Pemagaran laut sepanjang 30,16 km di Kabupaten Tangerang telah mengganggu ribuan nelayan dan pembudi daya ikan. Struktur pagar laut terbuat dari bambu atau cerucuk dengan ketinggian rata-rata 6 meter. Di atasnya, dipasang anyaman bambu, paranet, dan dikasih pemberat berupa karung berisi pasir.

Lebih anehnya Kembali, Dinas Kelautan dan Perikanan Provinsi Banten sudah mengetahui kegiatan pemagaran itu sejak Agustus 2024 tanpa Terdapat tindakan Konkret. Setelah viral di media sosial, Kementerian Kelautan dan Perikanan turun tangan.

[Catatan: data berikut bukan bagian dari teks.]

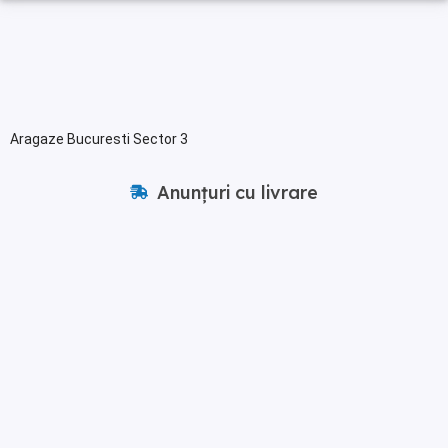
Aragaze Bucuresti Sector 3
Anunțuri cu livrare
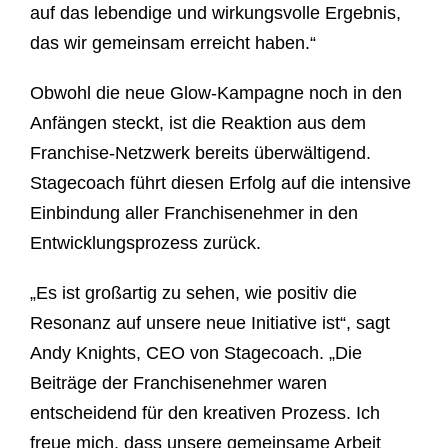
auf das lebendige und wirkungsvolle Ergebnis,
das wir gemeinsam erreicht haben.“
Obwohl die neue Glow-Kampagne noch in den
Anfängen steckt, ist die Reaktion aus dem
Franchise-Netzwerk bereits überwältigend.
Stagecoach führt diesen Erfolg auf die intensive
Einbindung aller Franchisenehmer in den
Entwicklungsprozess zurück.
„Es ist großartig zu sehen, wie positiv die
Resonanz auf unsere neue Initiative ist“, sagt
Andy Knights, CEO von Stagecoach. „Die
Beiträge der Franchisenehmer waren
entscheidend für den kreativen Prozess. Ich
freue mich, dass unsere gemeinsame Arbeit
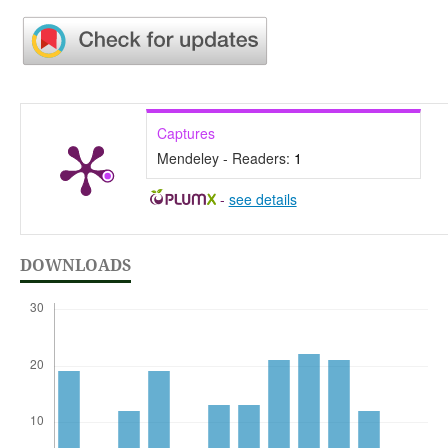
Captures
Mendeley - Readers:
1
-
see details
DOWNLOADS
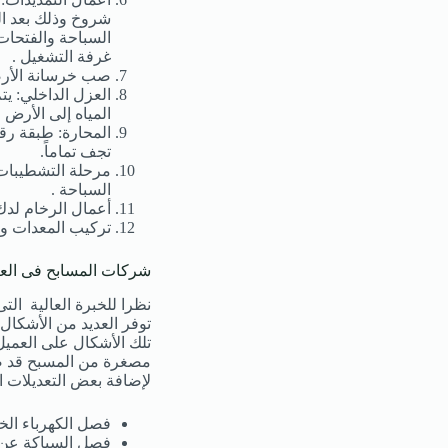
شروخ وذلك بعد ال
السباحة والفتحات
غرفة التشغيل .
صب خرسانة الأرضي
العزل الداخلي: ي
المياه إلى الأرض 
المحارة: طبقة رق
تجف تماماً.
مرحلة التشطيبات:
السباحة .
أعمال الرخام لدك
تركيب المعدات وا
شركات المسابح فى الع
نظرا للخبرة العالية الت
توفر العديد من الأشكال
تلك الأشكال على العمي
مصغرة من المسبح قد صمم
لإضافة بعض التعديلات ا
فصل الكهرباء الخا
فصل السباكة عن 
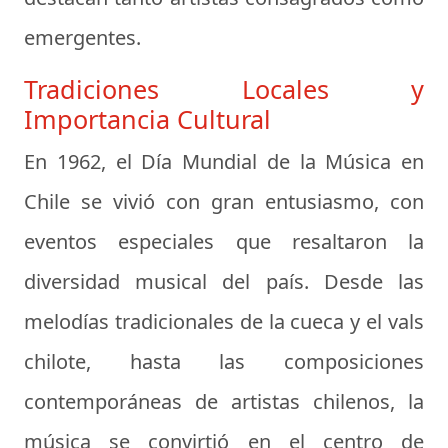
emergentes.
Tradiciones Locales y
Importancia Cultural
En 1962, el Día Mundial de la Música en
Chile se vivió con gran entusiasmo, con
eventos especiales que resaltaron la
diversidad musical del país. Desde las
melodías tradicionales de la cueca y el vals
chilote, hasta las composiciones
contemporáneas de artistas chilenos, la
música se convirtió en el centro de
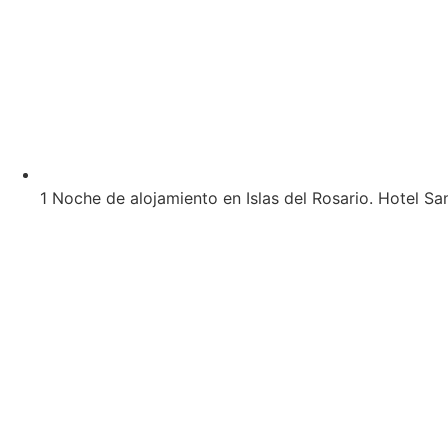
1 Noche de alojamiento en Islas del Rosario. Hotel 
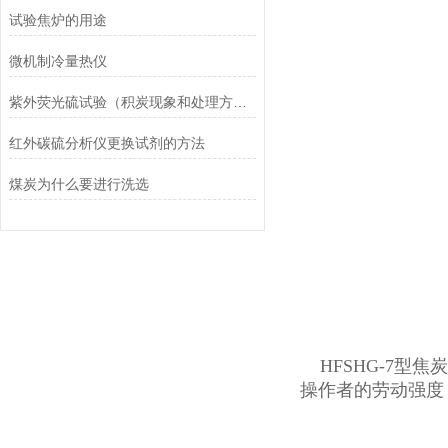
试验焦炉的用途
微机制冷量热仪
紫外荧光硫试验（积炭现象和处理方法）
红外碳硫分析仪更换试剂的方法
煤炭为什么要进行洗选
HFSHG-7型
操作者的劳动强度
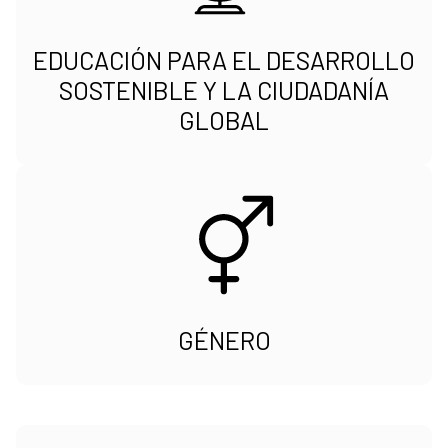
EDUCACIÓN PARA EL DESARROLLO
SOSTENIBLE Y LA CIUDADANÍA
GLOBAL
GÉNERO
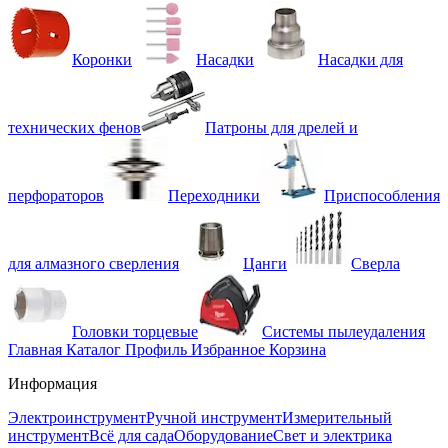
Коронки
Насадки
Насадки для
технических фенов
Патроны для дрелей и
перфораторов
Переходники
Приспособления
для алмазного сверления
Цанги
Сверла
Головки торцевые
Системы пылеудаления
Главная
Каталог
Профиль
Избранное
Корзина
Информация
Электроинструмент
Ручной инструмент
Измерительный
инструмент
Всё для сада
Оборудование
Свет и электрика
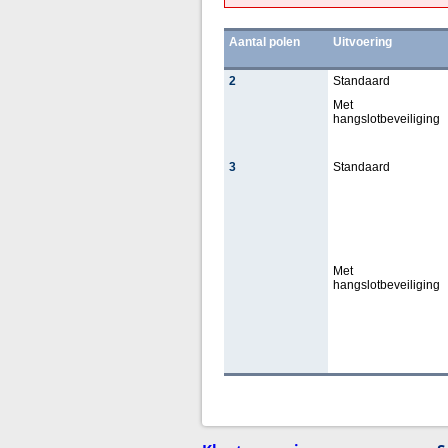
Aantal polen
Uitvoering
2
Standaard
Met
hangslotbeveiliging
3
Standaard
Met
hangslotbeveiliging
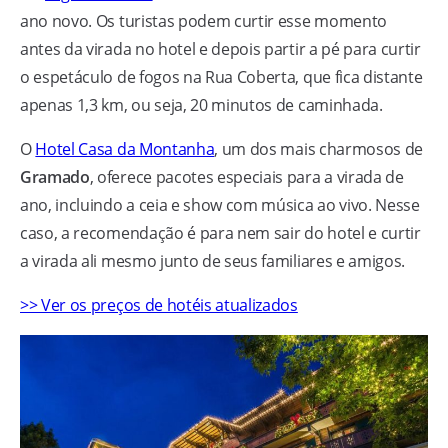
ano novo. Os turistas podem curtir esse momento
antes da virada no hotel e depois partir a pé para curtir
o espetáculo de fogos na Rua Coberta, que fica distante
apenas 1,3 km, ou seja, 20 minutos de caminhada.
O
Hotel Casa da Montanha
, um dos mais charmosos de
Gramado
, oferece pacotes especiais para a virada de
ano, incluindo a ceia e show com música ao vivo. Nesse
caso, a recomendação é para nem sair do hotel e curtir
a virada ali mesmo junto de seus familiares e amigos.
>> Ver os preços de hotéis atualizados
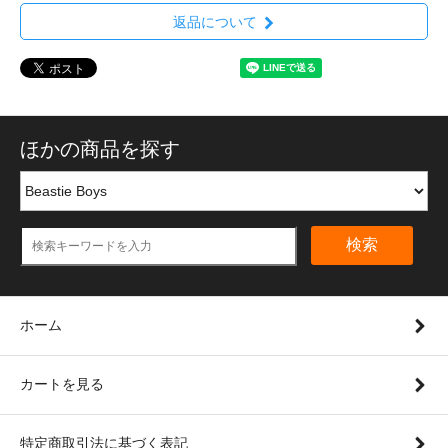
返品について
ほかの商品を探す
検索
ホーム
カートを見る
特定商取引法に基づく表記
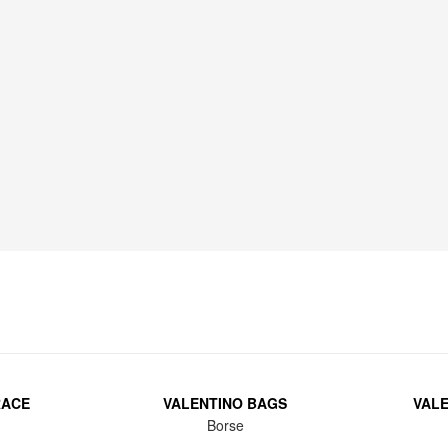
RACE
VALENTINO BAGS
VAL
Borse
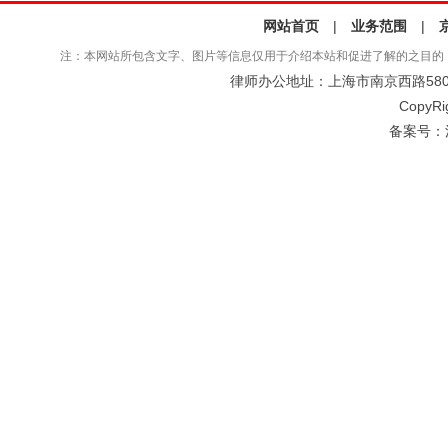
网站首页
|
业务范围
|
注：本网站所包含文字、图片等信息仅用于介绍本站和促进了解的之目的
律师办公地址：上海市南京西路580号仲
CopyRi
备案号：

Direktur Jenderal Pengawasan Sumber Daya Kelautan dan Perikanan Pung Nugroho Saksono terjun langsung dalam penghentian itu pada 9 Januari 2025. “Begitu ini kita hentikan kegiatan pemagaran Sembari Lalu dalami siapa pelaku yang bertanggung jawab atas kegiatan ini,” pungkas Ipung.

Cek Artikel:  Tukang Kritik

Pengelolaan Distrik pesisir dan pulau-pulau kecil hendaknya mengacu pada putusan MK, Yakni dilakukan dengan tetap mengakui dan menghormati kesatuan-kesatuan masyarakat hukum adat serta hak-hak tradisional mereka sesuai dengan prinsip Negara Kesatuan Republik Indonesia, serta mengakui dan menghormati masyarakat lokal dan masyarakat tradisional yang bermukim di Distrik pesisir dan pulau-pulau kecil.

Masyarakat lokal sungguh terpinggirkan sejak pagar laut dibangun. Padahal, putusan MK sangat tegas menyebutkan bahwa Kepada menghindari pengalihan tanggung jawab penguasaan negara atas pengelolaan perairan pesisir dan pulau-pulau kecil kepada pihak swasta, negara dapat memberikan hak pengelolaan tersebut melalui mekanisme perizinan.

Pemberian izin kepada pihak swasta tersebut, menurut MK, Bukan dapat diartikan mengurangi wewenang negara Kepada Membangun kebijakan (beleid), melakukan pengaturan (regelendaad), melakukan pengurusan (bestuursdaad), melakukan pengelolaan (beheersdaad), dan melakukan pengawasan (toezichthoudensdaad) Kepada tujuan sebesar-besar kemakmuran rakyat.

Kini, Kementerian Kelautan dan Perikanan hendak mencabut pagar laut di Tangerang. Perlu diingat bahwa jangan pernah merobohkan pagar laut tanpa mengetahui mengapa didirikan. Pelakunya mestinya diminta pertanggungjawaban hukum. Dengan demikian, negara menolak tunduk atas kepentingan terselubung.